Title: Analysis of Patterns and Trends in COVID-19 Research Cord-id: 57r3pq16 Document date: 2021_1_1
ID: 57r3pq16
Snippet: News and information surrounding the COVID-19 pandemic is ever-evolving and accumulating. Due to the global relevance and importance, it is critical to be able to parse through the available information in an efficient and reliant manner to gauge scientific progression and understandings surrounding COVID-19. In this research, abstracts from a corpus of scientific articles are evaluated using different Natural Language Processing (NLP) techniques, including Term Frequency-Inverse Document Freque
Document: News and information surrounding the COVID-19 pandemic is ever-evolving and accumulating. Due to the global relevance and importance, it is critical to be able to parse through the available information in an efficient and reliant manner to gauge scientific progression and understandings surrounding COVID-19. In this research, abstracts from a corpus of scientific articles are evaluated using different Natural Language Processing (NLP) techniques, including Term Frequency-Inverse Document Frequency (TF-IDF), Latent Dirichlet Allocation (LDA), Bidirectional Encoder Representations from Transformers (BERT), and sentiment analysis, to better understand the breadth of extant literature. Results from the analyses show that in the very large corpus datasets, a large group of documents encompasses the overall or dominant general theme. However, the smaller clusters of documents reveal very precise and niche themes. Generalized COVID-19 is the dominant theme present in largest clusters. Smaller clusters include more specific terms (e.g., popular drugs, popular terms, key features/impacts related to COVID).
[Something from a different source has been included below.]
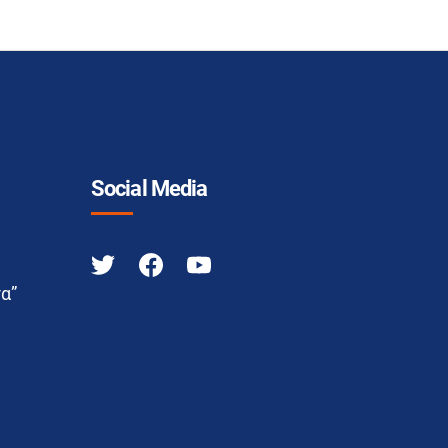
Social Media
α”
With the resulting clusters, sentiment analysis was run to discover slight fluctuations over time depending on cluster with an overall relatively neutral sentiment. Overall, the precision of the BERT clusters distinguishes niche topics within the large corpus of literature and enables interesting and meaningful text analytics. (c) 2021 The Authors. Published by Elsevier B.V. This is an open access article under the CC BY-NC-ND license (https://creativecommons.org/licenses/by-nc-nd/4.0) Peer-review under responsibility of the scientific committee of the Complex Adaptive Systems Conference, June 2021.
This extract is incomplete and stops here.